Thursday, July 15, 2021

Republicans Push To Ban Discrimination Against The Unvaccinated "New Black" New Black"

axios  |  State Republican lawmakers around the country are pushing bills — at least one of which has become law — that would give unvaccinated people the same protections as those surrounding race, gender and religion.

Why it matters: These bills would tie the hands of private businesses that want to protect their employees and customers. But they also show how deep into the political psyche resistance to coronavirus vaccine requirements has become, and how vaccination status has rapidly become a marker of identity.

The big picture: On a national scale, well-known GOP figures have recently escalated their rhetoric about the vaccination effort, comparing it to Nazi Germany and apartheid.

  • At a state level, there's more bite to the bark. Many Republican-led states have enacted some kind of restriction on vaccine mandates or vaccine "passports."
  • And some state lawmakers are trying to make it illegal for employers, governments or private businesses to treat unvaccinated people any differently than vaccinated people, using the same language found in federal civil rights law.
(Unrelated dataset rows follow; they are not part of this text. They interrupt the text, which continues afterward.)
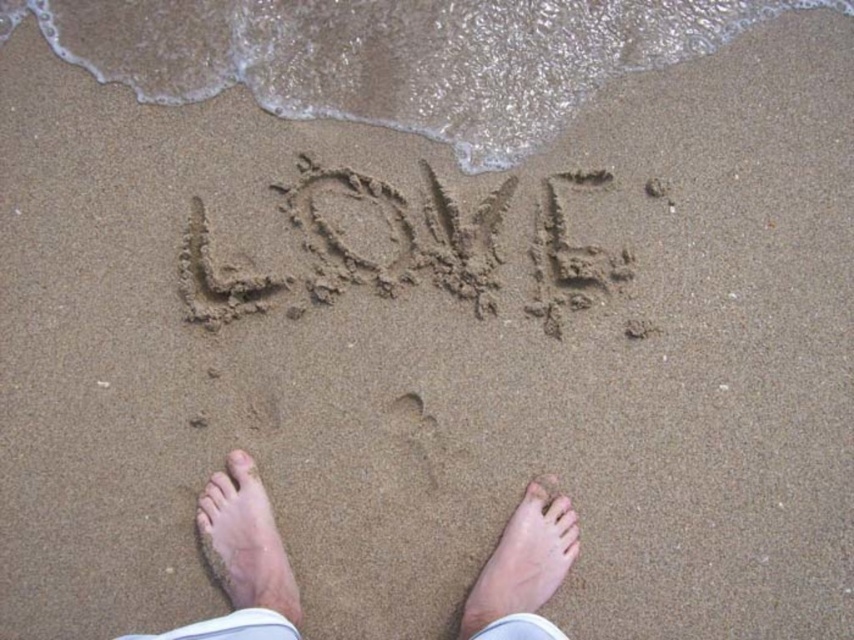 You are a photographer trying to capture the word LOVE written in the sand. You notice two feet in the frame. Which foot is closer to the camera? The skin tone bare feet at center or the light skin tone foot at lower center?

The light skin tone foot at lower center is closer to the camera because it is smaller than the skin tone bare feet at center, which is bigger and therefore farther away.

You are a photographer trying to capture the word LOVE written in the sand. You notice the dark brown sand at center and the light skin tone foot at lower center. Which object is higher up in the image?

The dark brown sand at center is taller than the light skin tone foot at lower center, so the dark brown sand at center is higher up in the image. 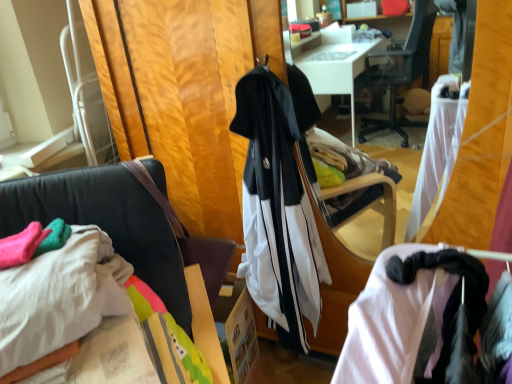 Question: Is white cotton sheet at lower left bigger than white matte tracksuit at center?

Choices:
 (A) no
 (B) yes

Answer: (A)

Question: Is white cotton sheet at lower left far away from white matte tracksuit at center?

Choices:
 (A) yes
 (B) no

Answer: (B)

Question: Is white cotton sheet at lower left thinner than white matte tracksuit at center?

Choices:
 (A) yes
 (B) no

Answer: (B)

Question: Is white cotton sheet at lower left to the right of white matte tracksuit at center from the viewer's perspective?

Choices:
 (A) yes
 (B) no

Answer: (B)

Question: Does white cotton sheet at lower left have a greater width compared to white matte tracksuit at center?

Choices:
 (A) no
 (B) yes

Answer: (B)

Question: Is the position of white cotton sheet at lower left more distant than that of white matte tracksuit at center?

Choices:
 (A) yes
 (B) no

Answer: (B)

Question: Does white matte tracksuit at center turn towards white cotton sheet at lower left?

Choices:
 (A) yes
 (B) no

Answer: (B)

Question: From a real-world perspective, is white matte tracksuit at center below white cotton sheet at lower left?

Choices:
 (A) yes
 (B) no

Answer: (A)

Question: Can you confirm if white matte tracksuit at center is shorter than white cotton sheet at lower left?

Choices:
 (A) no
 (B) yes

Answer: (A)

Question: Can you confirm if white matte tracksuit at center is thinner than white cotton sheet at lower left?

Choices:
 (A) no
 (B) yes

Answer: (B)

Question: Does white matte tracksuit at center lie in front of white cotton sheet at lower left?

Choices:
 (A) yes
 (B) no

Answer: (B)

Question: Is white matte tracksuit at center wider than white cotton sheet at lower left?

Choices:
 (A) yes
 (B) no

Answer: (B)

Question: Is white cotton sheet at lower left at the right side of velvet black chair at center?

Choices:
 (A) no
 (B) yes

Answer: (A) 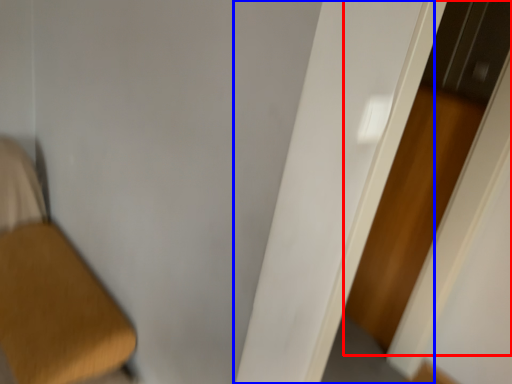 Question: Which object appears farthest to the camera in this image, screen door (highlighted by a red box) or door (highlighted by a blue box)?

Choices:
 (A) screen door
 (B) door

Answer: (A) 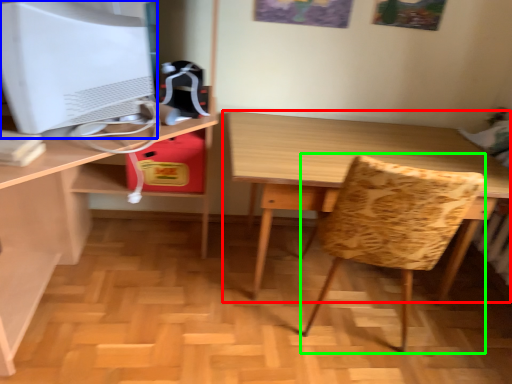 Question: Considering the real-world distances, which object is farthest from table (highlighted by a red box)? computer monitor (highlighted by a blue box) or swivel chair (highlighted by a green box)?

Choices:
 (A) computer monitor
 (B) swivel chair

Answer: (A) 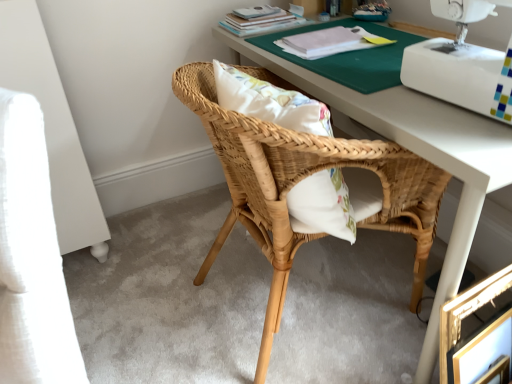 Locate an element on the screen. Image resolution: width=512 pixels, height=384 pixels. vacant point to the left of white plastic sewing machine at upper right is located at coordinates (388, 97). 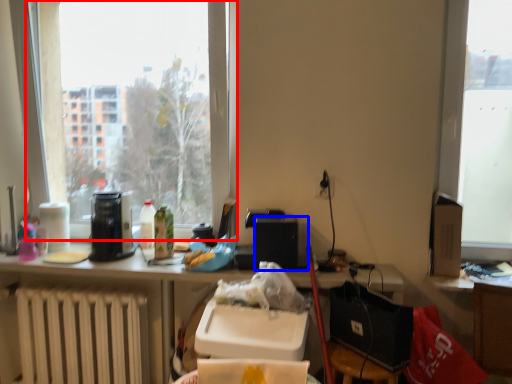 Question: Which object is further to the camera taking this photo, window (highlighted by a red box) or loudspeaker (highlighted by a blue box)?

Choices:
 (A) window
 (B) loudspeaker

Answer: (A)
“When we think about the normal discrimination statutes…we have protected classes based on something that is sort of inherent to you, with religion maybe being the one that is a choice," said Lowell Pearson, a managing partner at Husch Blackwell, which has been tracking the bills. "But vaccination status you certainly can control."

Between the lines: The states with restrictions on vaccine requirements tend to have lower vaccination rates than those without such laws, and cases are on the rise in several of them.

  • Most of the measures are full of loopholes or have limited application, meaning unvaccinated residents may still face consequences for their decision.
  • But vaccine requirements aren't very popular in general among employers, experts said, although it is relatively common among private businesses to have different rules for vaccinated and unvaccinated employees or customers.

Rather, the laws and low vaccination rates in states that have them both stem from the politicization of vaccination.

  • "It’s difficult to see exactly why there’s such an intense reaction here, except through the lens of hyper-partisan politics; that this has just become another signal of party affiliation," said Nicholas Bagley, a law professor at the University of Michigan.